FIG. 5 is a block diagram showing an embodiment for switching a coding rate of an error correction code.

FIG. 6 is a block diagram of still another embodiment of the present invention.

FIG. 7 is a block diagram showing a modulator using a plurality of carriers and a demodulator to which the present invention is applied.
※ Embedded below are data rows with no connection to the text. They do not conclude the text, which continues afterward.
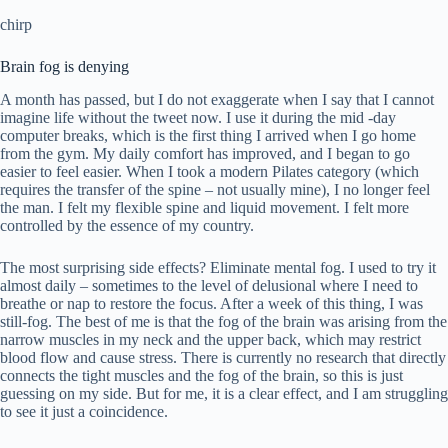
chirp
Brain fog is denying
A month has passed, but I do not exaggerate when I say that I cannot
imagine life without the tweet now. I use it during the mid -day
computer breaks, which is the first thing I arrived when I go home
from the gym. My daily comfort has improved, and I began to go
easier to feel easier. When I took a modern Pilates category (which
requires the transfer of the spine – not usually mine), I no longer feel
the man. I felt my flexible spine and liquid movement. I felt more
controlled by the essence of my country.
The most surprising side effects? Eliminate mental fog. I used to try it
almost daily – sometimes to the level of delusional where I need to
breathe or nap to restore the focus. After a week of this thing, I was
still-fog. The best of me is that the fog of the brain was arising from the
narrow muscles in my neck and the upper back, which may restrict
blood flow and cause stress. There is currently no research that directly
connects the tight muscles and the fog of the brain, so this is just
guessing on my side. But for me, it is a clear effect, and I am struggling
to see it just a coincidence.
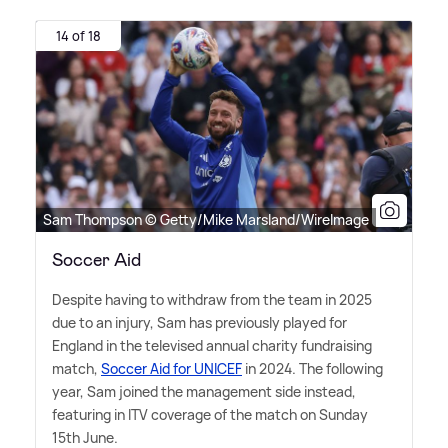
14 of 18
Sam Thompson © Getty/Mike Marsland/WireImage
Soccer Aid
Despite having to withdraw from the team in 2025
due to an injury, Sam has previously played for
England in the televised annual charity fundraising
match,
Soccer Aid for UNICEF
in 2024. The following
year, Sam joined the management side instead,
featuring in ITV coverage of the match on Sunday
15th June.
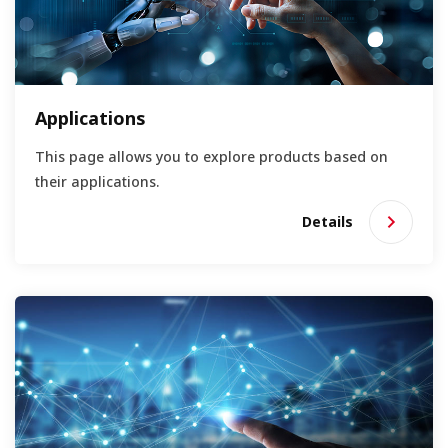
Applications
This page allows you to explore products based on
their applications.
Details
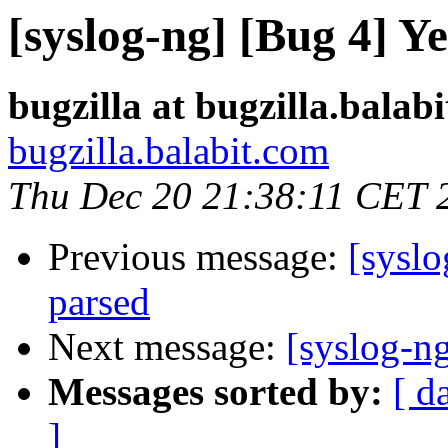
[syslog-ng] [Bug 4] Y
bugzilla at bugzilla.balab
bugzilla.balabit.com
Thu Dec 20 21:38:11 CET 
Previous message:
[syslo
parsed
Next message:
[syslog-ng
Messages sorted by:
[ d
]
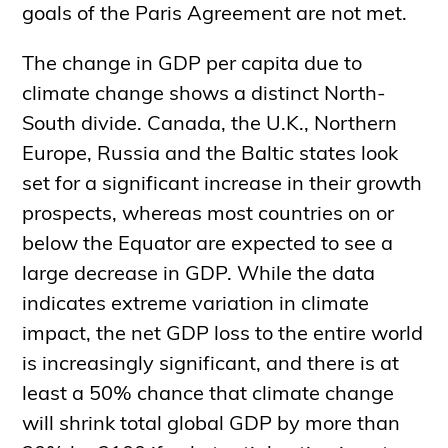
goals of the Paris Agreement are not met.
The change in GDP per capita due to
climate change shows a distinct North-
South divide. Canada, the U.K., Northern
Europe, Russia and the Baltic states look
set for a significant increase in their growth
prospects, whereas most countries on or
below the Equator are expected to see a
large decrease in GDP. While the data
indicates extreme variation in climate
impact, the net GDP loss to the entire world
is increasingly significant, and there is at
least a 50% chance that climate change
will shrink total global GDP by more than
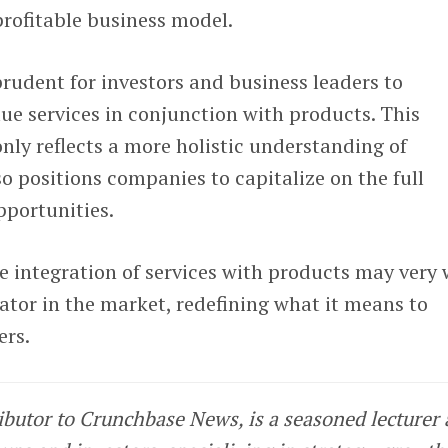
 profitable business model.
 prudent for investors and business leaders to
ue services in conjunction with products. This
ly reflects a more holistic understanding of
o positions companies to capitalize on the full
pportunities.
 integration of services with products may very 
ator in the market, redefining what it means to
ers.
ributor to Crunchbase News, is a seasoned lecturer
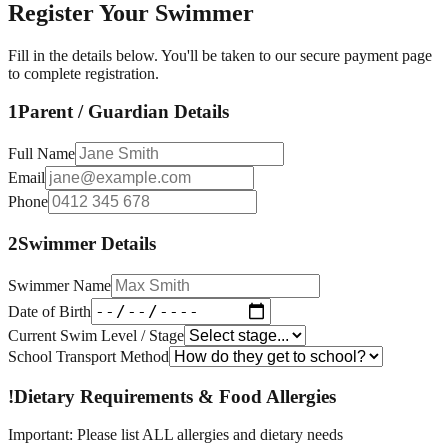
Register Your Swimmer
Fill in the details below. You'll be taken to our secure payment page
to complete registration.
1
Parent / Guardian Details
Full Name
Email
Phone
2
Swimmer Details
Swimmer Name
Date of Birth
Current Swim Level / Stage
School Transport Method
!
Dietary Requirements & Food Allergies
Important: Please list ALL allergies and dietary needs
FIG. 8 is a layout diagram of a plurality of carriers by the modem shown in FIG. 4;

[Explanation of symbols]

 1, Modem 5 Twisted pair 6, 7 Hybrid circuit 11, 22 Transmission circuit 12, 21 Receiving circuit 23 Noise intensity monitoring circuit 24 Speed control signal generating circuit 31 Constellation encoder 32 IDFT 33 P / S 34 DAC 35 Driver 41 Receiver 42 ADC 43 S / P 44 DFT 45 Constellation decoder 111, 114 Input buffer 112, 115 Modulator 113, 115, 213, 215 Control circuit 114 Convolutional code circuit 211, 215 Demodulator 212, 216 Output buffer 214 Viterbi decoding circuit 218 Synchronous extraction circuit

Continuation of front page (56) References JP-A-10-30872 (JP, A) JP-A-9-51328 (JP, A) JP-A-8-307385 (JP, A) JP-A-8-84162 (JP) JP-A-7-154472 (JP, A) JP-A-10-303872 (JP, A) JP-A-11-313043 (JP, A) JP-A-11-331106 (JP, A) JP-A-2000 -78105 (JP, A) US Patent 5479447 (US, A) Proceedings of the 1998 IEICE General Conference, Communication 2, p403, B-8-56, "ADSL suitable for crosstalk from TCM-ISDN. Discussion "1998 IEICE Society Conference, Proceedings of the Society Conference, 2, p294, B-8-26," Study of Equalizer Switching Method in ADSL "Proceedings of the 1997 IEICE General Conference, Communication 2, p. 794-795, SB-8-4 "Study of ASDL and VDSL transmission characteristics" IEICE Technical Report, CS 98-37, "ADSL transmission performance analysis results in the presence of ISDN crosstalk noise and study of performance improvement methods" (58) Field surveyed (Int.Cl. ⁷ , DB name) H04J 11/00 H04J 1/00-1/20 H04L 27/00-27/38

Claims (5)

(57) [Claims] 1. A communication device for performing high-speed data communication with a transmitter that outputs a digitally modulated signal to a transmission line and a receiver that demodulates a received signal into data, wherein the signal transmission line is wired. At least part of it is twisted pair
And a transmission rate control means for controlling a data transmission rate of the transmitter and the receiver by an external control signal synchronized with a cycle of a change in the noise intensity. 2. A communication device for performing high-speed data communication with a transmitter that outputs a digitally modulated signal to a transmission line and a receiver that demodulates a received signal into data, wherein the transmission line of the signal is wired. At least part of it is twisted pair
In the configuration, the receiver comprises a noise observation means for observing a temporal change of the noise intensity and a noise analyzing means for analyzing the temporal periodicity of the noise intensity observed by the noise observation means, said noise A communication apparatus, comprising: a transmission rate control unit that controls a data transmission rate of the transmitter and the receiver in synchronization with a cycle of a change in noise intensity analyzed by the analysis unit. 3. The method according to claim 1, wherein one cycle of the noise intensity change is divided into at least two or more times, and the transmission / reception is performed at each time in accordance with a signal-to-noise ratio at the receiver side observed at each of the divided times. 3. The communication device according to claim 1, wherein a processing speed of a modem included in the communication device is switched. 4. The method according to claim 1, wherein one cycle of the noise intensity change is divided into at least two or more times, and a coding rate of an error correction code is switched for each of the divided times. The communication device as described. 5. The communication device according to claim 1, wherein a plurality of carriers are used for transmitting data on the transmitter side.